Perhaps the most internationally disturbing region now is Northwestern Xinjiang, home of the Muslim Uighurs. Many of these want complete independence from China, although they are not the biggest Muslim population in China (the Hui are — a 10.5 million-strong group that is also the second largest of China’s 55 officially recognised ethnic minorities). The stories of discrimination against the Uighurs, in the Western media at least, are certainly disturbing. One wonders if a federal solution here would be a better outcome than apparently unwanted Chinese re-education and discriminatory treatment.

Australia’s positive relationship with China has suffered considerably in the recent Scott Morrison Government period with the former PM and his cabinet teaming up with the U.S. and causing tensions that are not in the interest of both China and Australia. It is instructive to read articles by former senior politicians Kevin Rudd and John Hewson in recent issues of the Saturday Paper stressing the importance of restoring sound diplomatic and commercial relations between Australia and China. 

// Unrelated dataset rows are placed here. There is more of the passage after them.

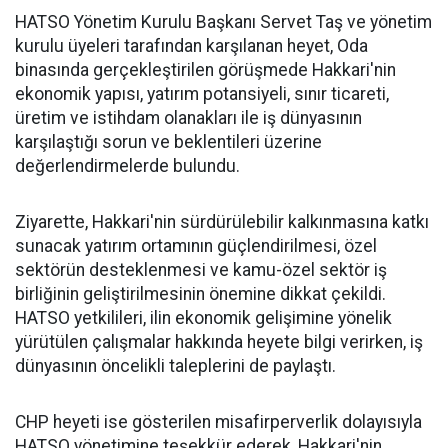
HATSO Yönetim Kurulu Başkanı Servet Taş ve yönetim
kurulu üyeleri tarafından karşılanan heyet, Oda
binasında gerçekleştirilen görüşmede Hakkari'nin
ekonomik yapısı, yatırım potansiyeli, sınır ticareti,
üretim ve istihdam olanakları ile iş dünyasının
karşılaştığı sorun ve beklentileri üzerine
değerlendirmelerde bulundu.
Ziyarette, Hakkari'nin sürdürülebilir kalkınmasına katkı
sunacak yatırım ortamının güçlendirilmesi, özel
sektörün desteklenmesi ve kamu-özel sektör iş
birliğinin geliştirilmesinin önemine dikkat çekildi.
HATSO yetkilileri, ilin ekonomik gelişimine yönelik
yürütülen çalışmalar hakkında heyete bilgi verirken, iş
dünyasının öncelikli taleplerini de paylaştı.
CHP heyeti ise gösterilen misafirperverlik dolayısıyla
HATSO yönetimine teşekkür ederek, Hakkari'nin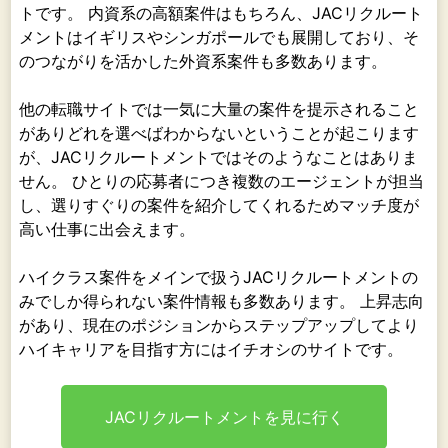
トです。 内資系の高額案件はもちろん、JACリクルート
メントはイギリスやシンガポールでも展開しており、そ
のつながりを活かした外資系案件も多数あります。
他の転職サイトでは一気に大量の案件を提示されること
がありどれを選べばわからないということが起こります
が、JACリクルートメントではそのようなことはありま
せん。 ひとりの応募者につき複数のエージェントが担当
し、選りすぐりの案件を紹介してくれるためマッチ度が
高い仕事に出会えます。
ハイクラス案件をメインで扱うJACリクルートメントの
みでしか得られない案件情報も多数あります。 上昇志向
があり、現在のポジションからステップアップしてより
ハイキャリアを目指す方にはイチオシのサイトです。
JACリクルートメントを見に行く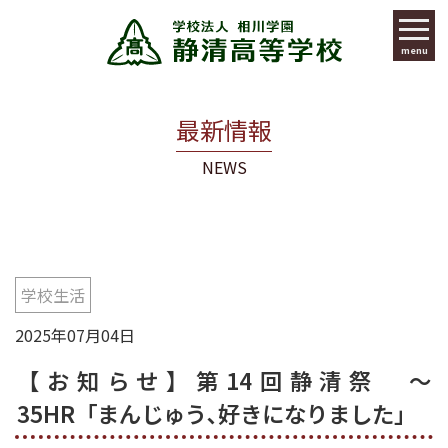
menu
最新情報
NEWS
学校生活
2025年07月04日
【お知らせ】第14回静清祭 ～
35HR「まんじゅう､好きになりました」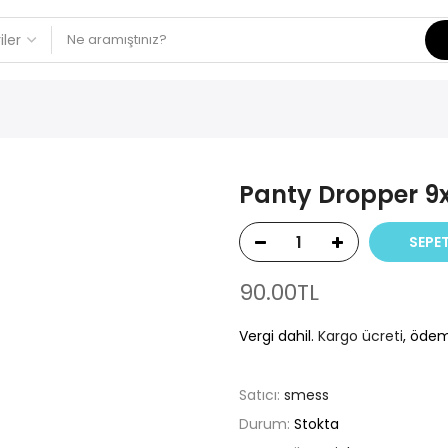
Panty Dropper 9x
SEPET
90.00TL
Vergi dahil.
Kargo ücreti
, ödem
Satıcı:
smess
Durum:
Stokta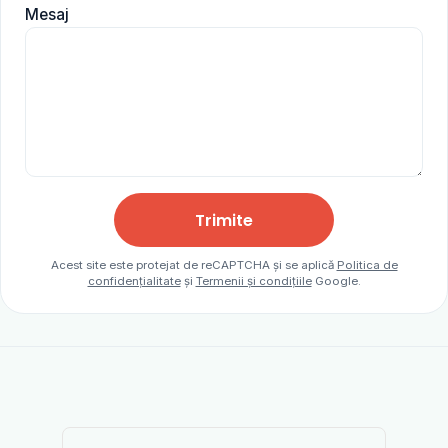
Mesaj
Trimite
Acest site este protejat de reCAPTCHA și se aplică
Politica de
confidențialitate
și
Termenii și condițiile
Google.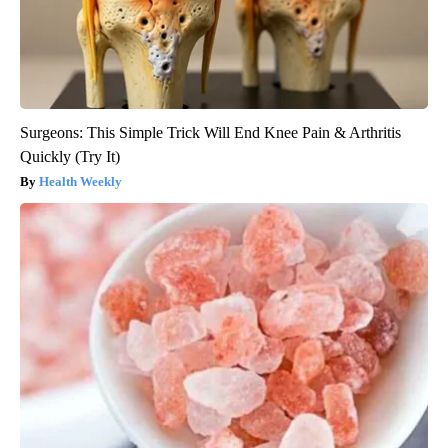
Surgeons: This Simple Trick Will End Knee Pain & Arthritis
Quickly (Try It)
Health Weekly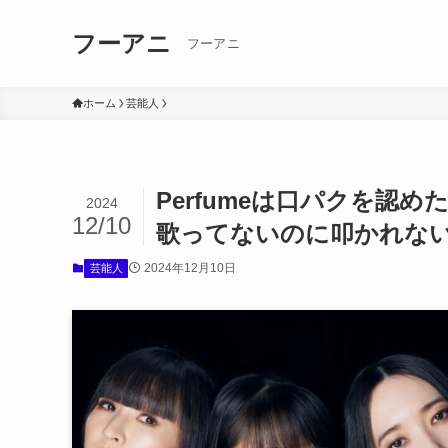
フーアニ
フーアニ
ホーム
芸能人
Perfumeは口パクを認
2024
12/10
歌ってないのに叩かれな
2024年12月10日
芸能人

The possibility of Kevin Rudd becoming Australia's next ambassador to the U.S. is to be welcomed. Rudd is well-informed on Chinese politics and speaks Mandarin. His status as a former Australian PM in China and the U.S. is especially significant in this context. The attitudes of the new Albanese Federal Government are a lot more realistic than that of several previous conservative Australian governments overly stressing the importance of the alliance between the U.S. and Australia, forged during WWII.

In any case, the chances of a major conflict between China and the U.S. are not all that obvious if one considers the enormous involvement of the Chinese Government in the economy of the U.S. in the last 20 years or so. Similarly, the involvement by U.S. corporations in the Republic of China in the same period has grown steadily and is equally substantial. The prospect of war between these two superpowers does not make sense and the Taiwan visit of Mrs Pelosi therefore may not be all that significant in the longer term.

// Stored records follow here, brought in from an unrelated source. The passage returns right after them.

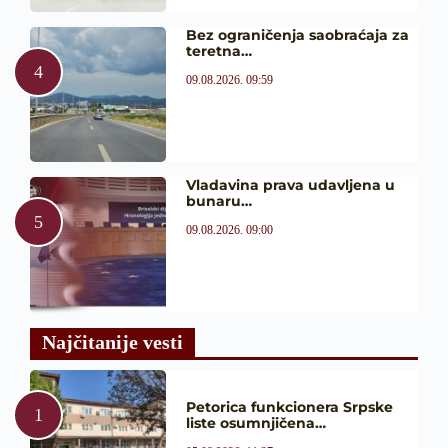
Bez ograničenja saobraćaja za
teretna…
09.08.2026. 09:59
Vladavina prava udavljena u
bunaru…
09.08.2026. 09:00
Najčitanije vesti
Petorica funkcionera Srpske
liste osumnjičena…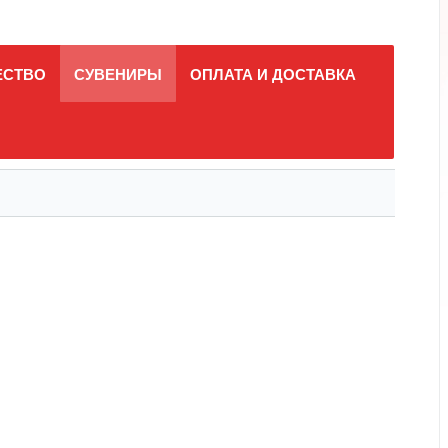
ЕСТВО
СУВЕНИРЫ
ОПЛАТА И ДОСТАВКА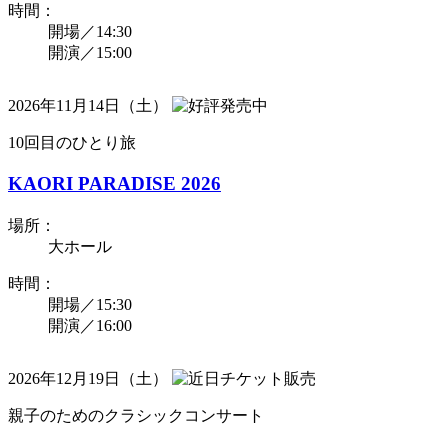
時間：
開場／14:30
開演／15:00
2026年11月14日（土）
10回目のひとり旅
KAORI PARADISE 2026
場所：
大ホール
時間：
開場／15:30
開演／16:00
2026年12月19日（土）
親子のためのクラシックコンサート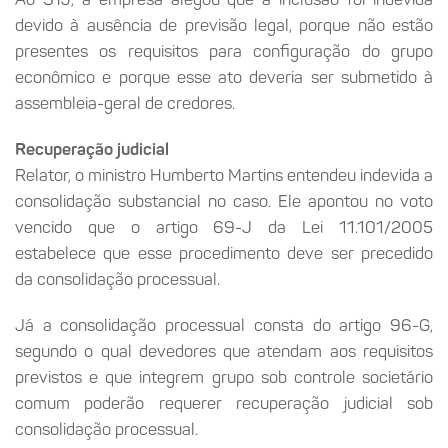
devido à ausência de previsão legal, porque não estão
presentes os requisitos para configuração do grupo
econômico e porque esse ato deveria ser submetido à
assembleia-geral de credores.
Recuperação judicial
Relator, o ministro Humberto Martins entendeu indevida a
consolidação substancial no caso. Ele apontou no voto
vencido que o artigo 69-J da Lei 11.101/2005
estabelece que esse procedimento deve ser precedido
da consolidação processual.
Já a consolidação processual consta do artigo 96-G,
segundo o qual devedores que atendam aos requisitos
previstos e que integrem grupo sob controle societário
comum poderão requerer recuperação judicial sob
consolidação processual.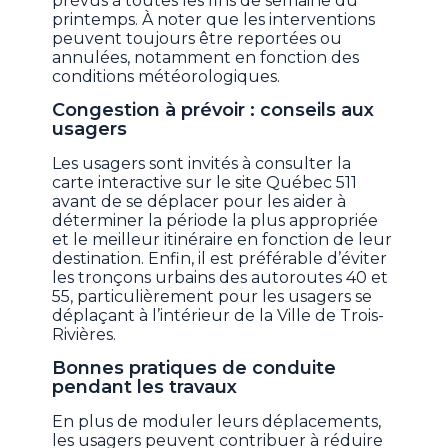
prévus à toutes les fins de semaine du
printemps. À noter que les interventions
peuvent toujours être reportées ou
annulées, notamment en fonction des
conditions météorologiques.
Congestion à prévoir : conseils aux
usagers
Les usagers sont invités à consulter la
carte interactive sur le site Québec 511
avant de se déplacer pour les aider à
déterminer la période la plus appropriée
et le meilleur itinéraire en fonction de leur
destination. Enfin, il est préférable d’éviter
les tronçons urbains des autoroutes 40 et
55, particulièrement pour les usagers se
déplaçant à l’intérieur de la Ville de Trois-
Rivières.
Bonnes pratiques de conduite
pendant les travaux
En plus de moduler leurs déplacements,
les usagers peuvent contribuer à réduire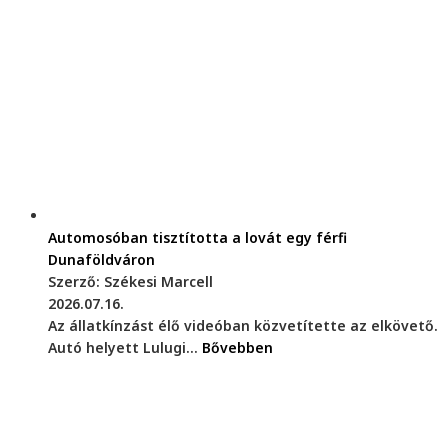
Automosóban tisztította a lovát egy férfi
Dunaföldváron
Szerző: Székesi Marcell
2026.07.16.
Az állatkínzást élő videóban közvetítette az elkövető.
Autó helyett Lulugi...
Bővebben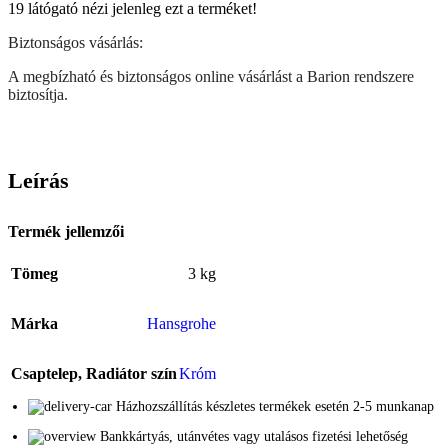
19
látógató nézi jelenleg ezt a terméket!
Biztonságos vásárlás:
A megbízható és biztonságos online vásárlást a Barion rendszere
biztosítja.
Leírás
Termék jellemzői
Tömeg
3 kg
Márka
Hansgrohe
Csaptelep, Radiátor szín
Króm
Házhozszállítás készletes termékek esetén 2-5 munkanap
Bankkártyás, utánvétes vagy utalásos fizetési lehetőség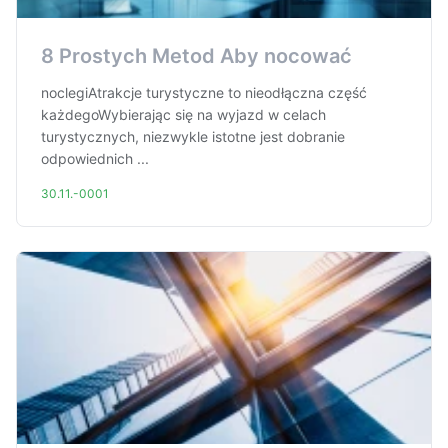
8 Prostych Metod Aby nocować
noclegiAtrakcje turystyczne to nieodłączna część
każdegoWybierając się na wyjazd w celach
turystycznych, niezwykle istotne jest dobranie
odpowiednich ...
30.11.-0001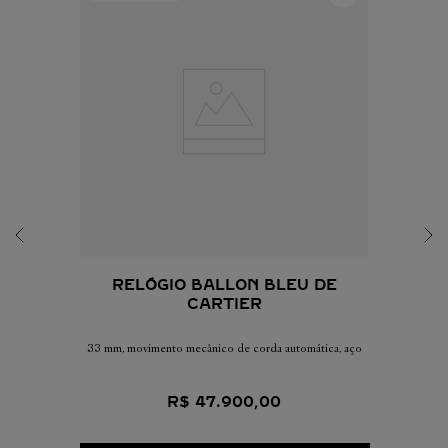
RELÓGIO BALLON BLEU DE
CARTIER
33 mm, movimento mecânico de corda automática, aço
R$
47
.
900
,
00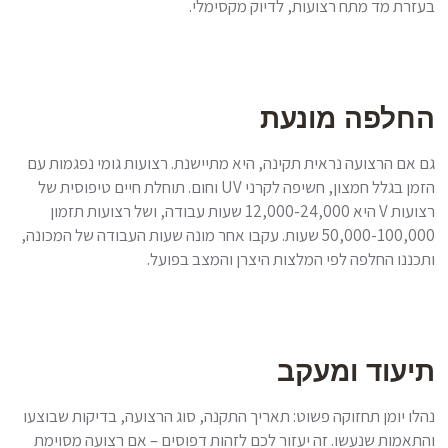
בעזרת מד מתח רצועות, לדיוק מקסימלי.
החלפה מונעת
גם אם הרצועה נראית תקינה, היא מתיישנת. רצועות גומי נפגמות עם
הזמן בגלל חמצון, חשיפה לקרני UV וחום. תוחלת חיים טיפוסית של
רצועות V היא 12,000-24,000 שעות עבודה, ושל רצועות תזמון
50,000-100,000 שעות. עקבו אחר מונה שעות העבודה של המכונה,
ותכננו החלפה לפי המלצות היצרן והמצב בפועל.
תיעוד ומעקב
נהלו יומן תחזוקה פשוט: תאריך התקנה, סוג הרצועה, בדיקות שבוצעו
והתאמות שנעשו. זה יעזור לכם לזהות דפוסים – אם רצועה מסוימת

What it did bring to light is that there is actually quite a lot of contact between Taiwan and the mainland in terms of trade and people working and visiting. Surely, the attitudes and political values of the Chiang Kai-shek period are now well and truly part of a history that is behind us. 

My conclusion is that the current Chinese Government should re-visit the potential values of federal government and apply them to current realities and tensions. There are of course many other issues facing the Chinese Government. The assistance extended to a large number of African countries which, I recall, started with the politically then very important construction of the Tanzam Railway, is mostly seen by Western powers more as a growing world power display. The more recent extension of support/aid to Pacific countries is similarly viewed by critics as a new dimension of that and has also concerned Australians. In addition, the Chinese economy itself appears to be in considerable difficulty.

One might seriously wonder now if engaging in war would be a sensible choice for China and the countries that do business with them. 

Dr Klaas Woldring is a former Associate Professor at Southern Cross University. He is a committee member of ABC Friends, Central Coast.